> **Work required**
Leaving the pictures aside, return all of the data below exactly.

(Data records)
• • • •

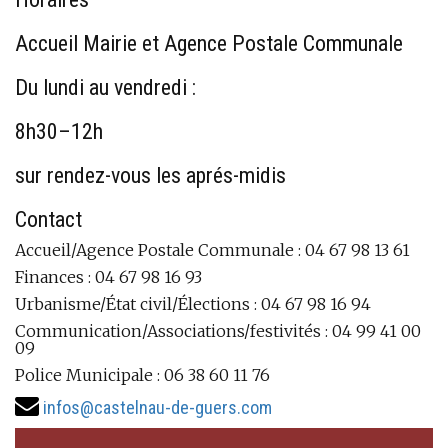
Accueil Mairie et Agence Postale Communale
Du lundi au vendredi :
8h30–12h
sur rendez-vous les aprés-midis
Contact
Accueil/Agence Postale Communale : 04 67 98 13 61
Finances : 04 67 98 16 93
Urbanisme/État civil/Élections : 04 67 98 16 94
Communication/Associations/festivités : 04 99 41 00
09
Police Municipale : 06 38 60 11 76
infos@castelnau-de-guers.com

• • • •

> **Answer below**
Accueil Mairie et Agence Postale Communale
Du lundi au vendredi :
8h30–12h
sur rendez-vous les aprés-midis
Contact
Accueil/Agence Postale Communale : 04 67 98 13 61
Finances : 04 67 98 16 93
Urbanisme/État civil/Élections : 04 67 98 16 94
Communication/Associations/festivités : 04 99 41 00
09
Police Municipale : 06 38 60 11 76
infos@castelnau-de-guers.com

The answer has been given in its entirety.